Lord Harrington of Watford
Main Page: Lord Harrington of Watford (Non-affiliated - Life peer)Department Debates - View all Lord Harrington of Watford's debates with the HM Treasury
(11 months, 4 weeks ago)
Lords ChamberMy Lords, I join the long line of people welcoming my noble friend to the Treasury and the Front Bench today. I have a lot of respect for her personally and she has done the jobs she has held within government extremely well. Before she was in this House, she had a very noble cause as well, which we worked on together in 2016. I hope that her current position is more successful for her than that was for us.
I am here today to speak about a document. For those who got all their papers from the Printed Paper Office, or from the Table Office in the House of Commons, there was a separate one buried deep within them called the Harrington Review of Foreign Direct Investment. I feel that I should restrict my comments to that, and I will happily test any Member of this House to see whether they have read it—I am looking at the Minister. It is only 125 pages. I do not think that it will get in the Amazon bestseller list of books, but I feel it is of some significant interest, not least as the Chancellor in his Autumn Statement fully accepted its principal recommendations. What the report has brought out will be a basis for some reorganisation of government to make it more friendly towards foreign direct investment.
The background to the review is that the Chancellor asked to see me and said that he was disappointed that we were losing some significant foreign direct investment deals. That does not mean that it is a disaster—we are good at foreign direct investment—but he wanted me to look deeply into some of the deals that we had lost, find out exactly the reasons why and come up with some recommendations to deal with them. Of course, it is very easy for some people to say that it is all because of Brexit—I would have liked to have said that—and for other people to say that it is all because of corporation tax. However, the evidence we got from interviewing more than 200 companies—sovereign wealth funds, pension funds and multinational companies, mainly—is far more complex.

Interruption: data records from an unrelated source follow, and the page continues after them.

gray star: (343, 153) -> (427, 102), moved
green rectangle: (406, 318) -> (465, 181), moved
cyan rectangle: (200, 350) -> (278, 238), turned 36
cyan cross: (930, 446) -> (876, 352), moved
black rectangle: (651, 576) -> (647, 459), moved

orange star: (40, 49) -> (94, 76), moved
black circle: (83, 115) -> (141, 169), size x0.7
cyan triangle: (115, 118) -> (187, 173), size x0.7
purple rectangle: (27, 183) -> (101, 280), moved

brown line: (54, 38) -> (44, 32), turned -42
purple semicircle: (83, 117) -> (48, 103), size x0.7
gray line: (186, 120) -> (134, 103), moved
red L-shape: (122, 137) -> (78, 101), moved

This country basically has what I call a 15-love advantage, as in a tennis game: the clichés about companies liking the rule of law, the language and the fact that they can get executives who want to live and work here are absolutely true. That is where the 15-love comes in. However, there is then a story of a number of factors that seem to get in the way of investment. The grant system, the investment system that the Government have, which is comparatively generous—more generous than I first thought—is very difficult to get hold of. It takes a long time, and there is a general feeling that prospective investors are moved from one department to another. There is then a series of other obstacles, such as planning, visas, skills, the grid, et cetera. These are all well documented.
With the time available—noble Lords are very fortunate, as my last speech on this subject was 55 minutes long and I have only three more minutes to go—I note that we have a number of suggested solutions to this: restructuring the government, having a senior-level committee for investment chaired by the Chancellor and having an Investment Minister over three departments. Their responsibility would basically be to supervise all investment decision processes from the beginning of the inquiry through to their completion. Each relevant department would have a Minister and a senior member of the Civil Service, part of whose responsibility would be to push forward investment. No longer would the Home Office say that it deals with visas and the investment angle is not really its problem; nor would the DfE say that it does skills but does not take investment decisions into consideration.

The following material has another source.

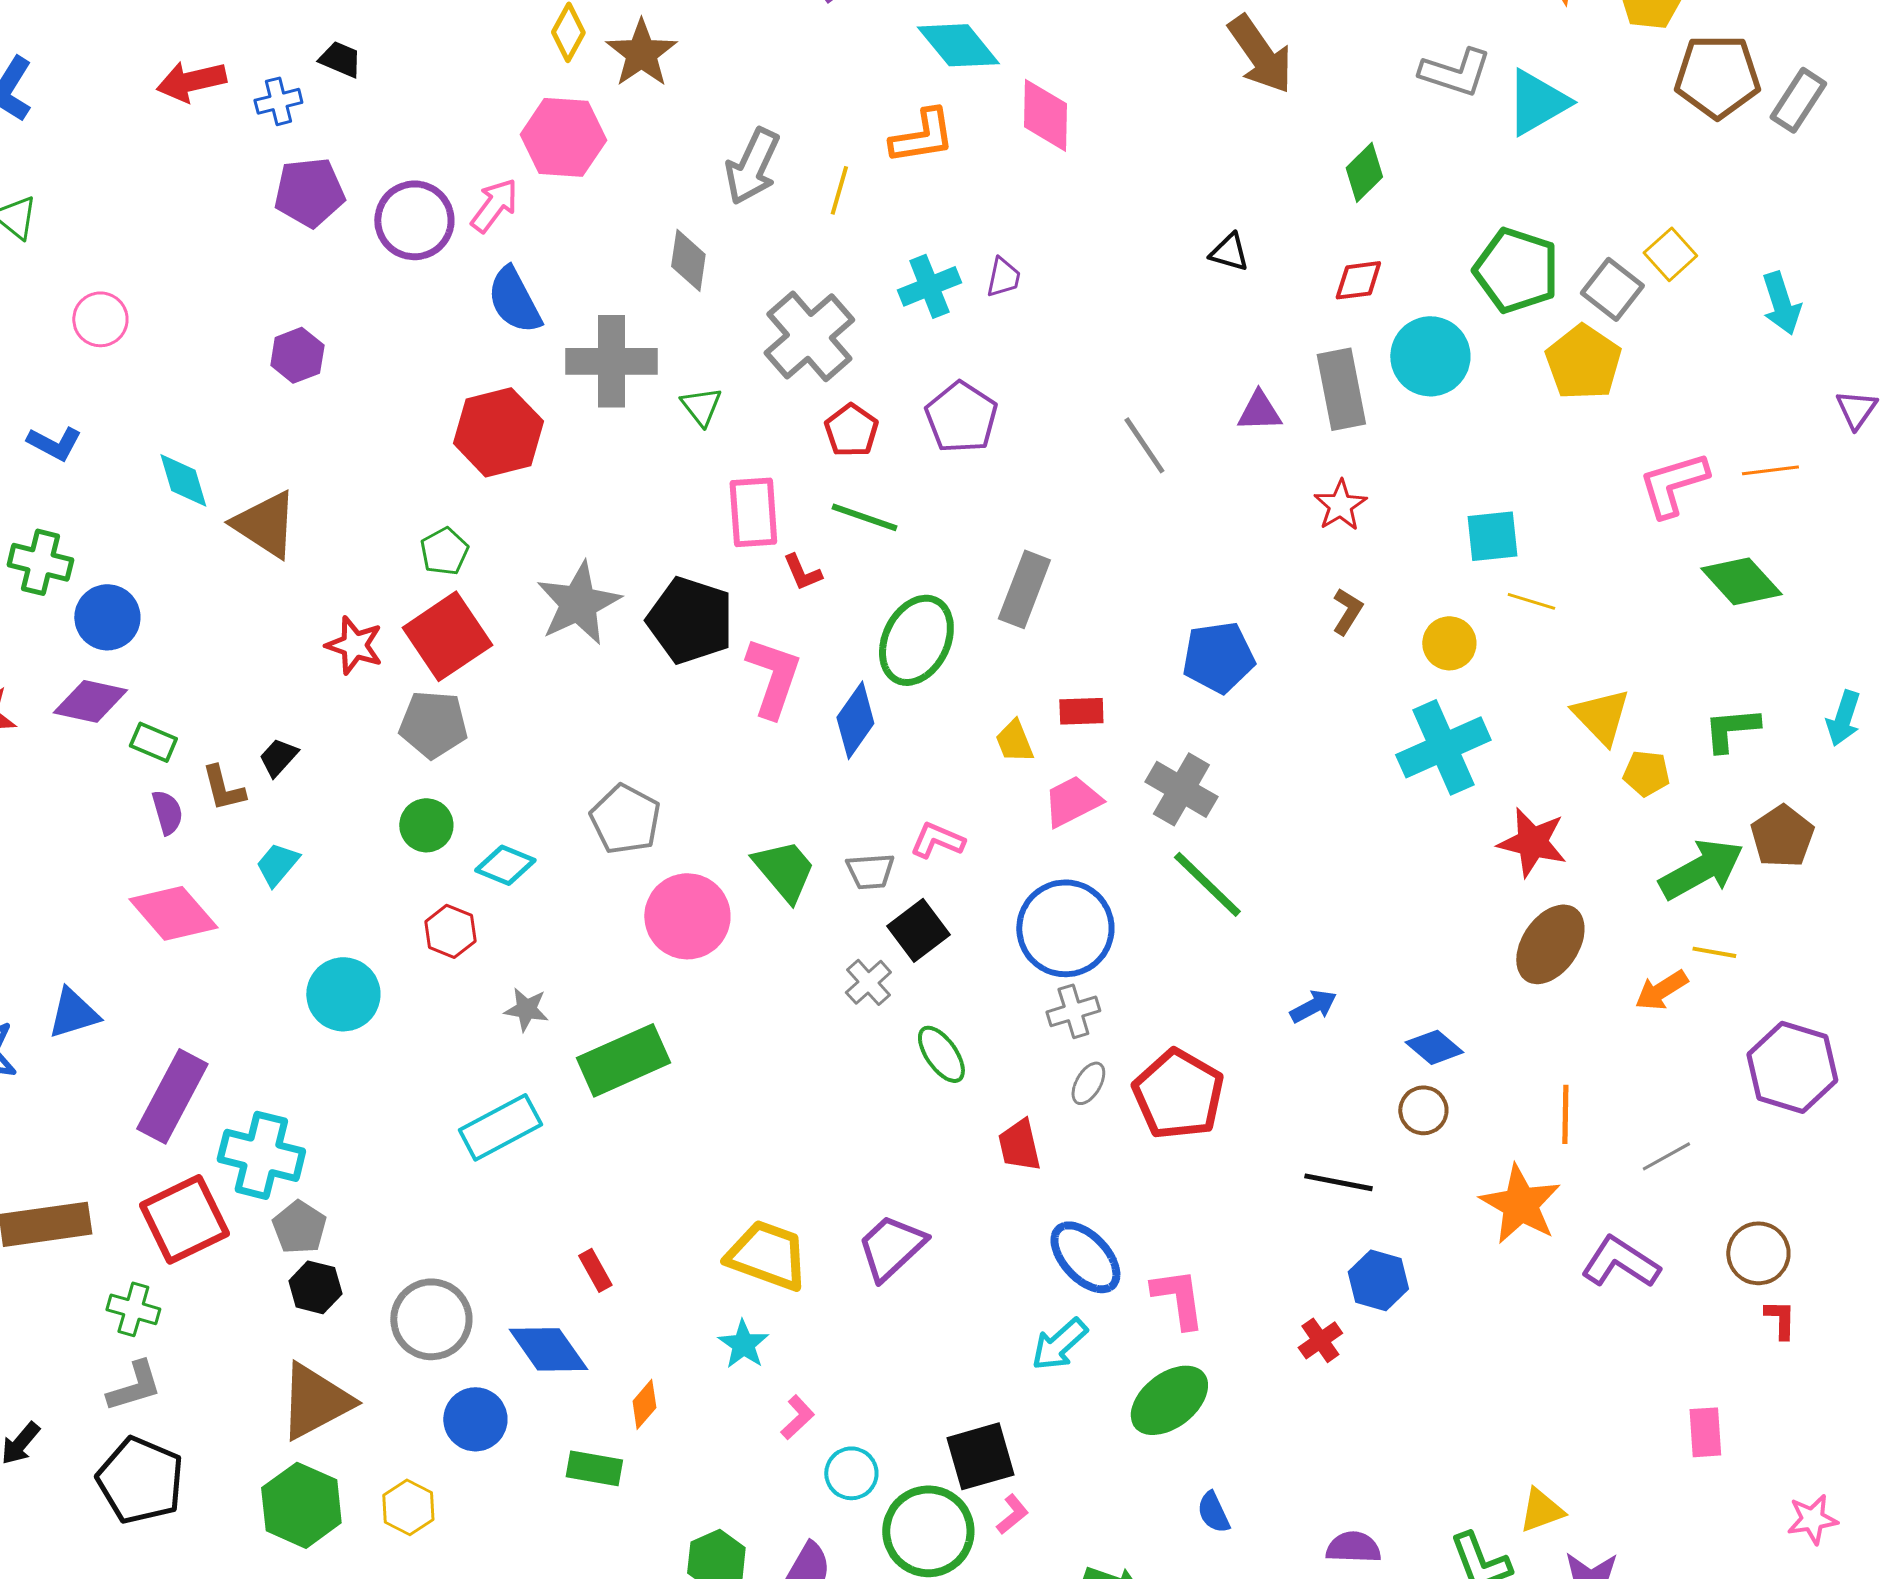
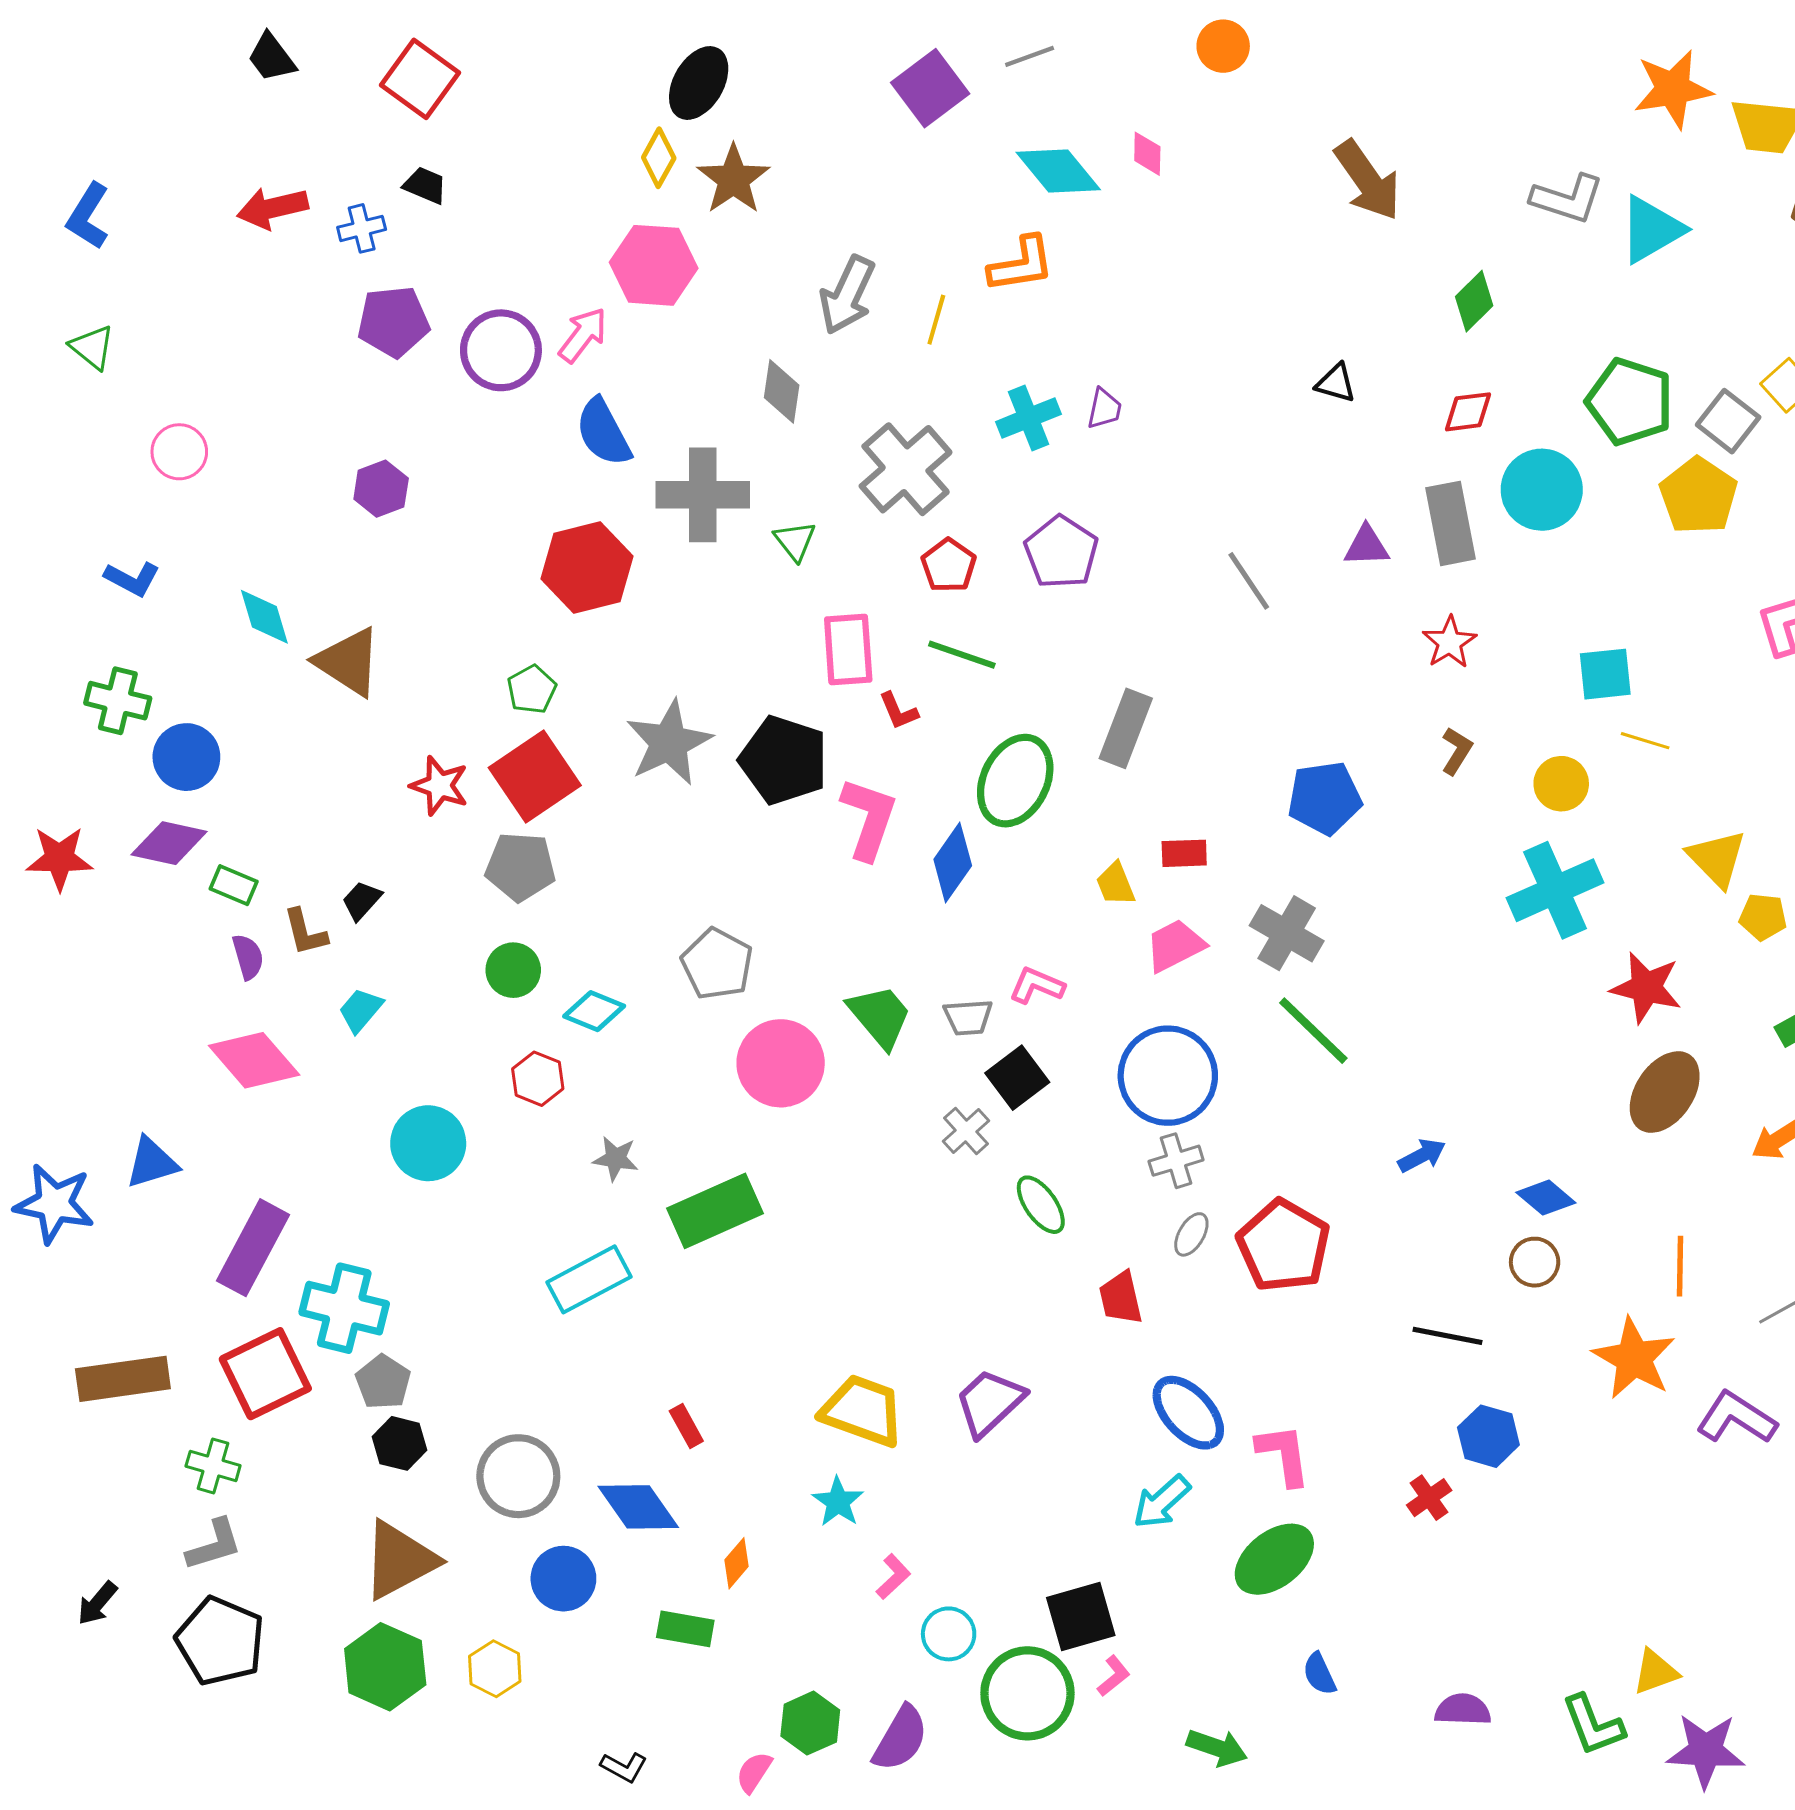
pink diamond: (1045, 115) -> (1147, 154), moved, size x0.6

In the end, I found in the evidence I received that the view of some Members of these Benches about the future of how government should organise itself—basically to do as little as possible, cut taxes and leave it to the market—is completely fallacious. In a business—as far as attracting investment, the Government are one—you must do what your competitors do. People have a small-state fantasy about countries such as Singapore and others—that we can be Singapore-on-Thames. But these countries get totally involved in investment decisions, and many of them throw money at companies to entice them to come here.
We are not market-makers but market-takers, and we must do what our competitors do. We must give companies the incentives to come here; we must provide a quick and efficient package to include the money, energy and all the things they look at for an investment decision; and, above all, we need consistency of policy. This has been shown with net zero: policy on internal combustion engines has changed three times since we published the industrial strategy in 2016. We need consistency of policy and very efficient government machinery to deliver it. I hope all noble Lords will read the report, and I look forward to discussing it in future.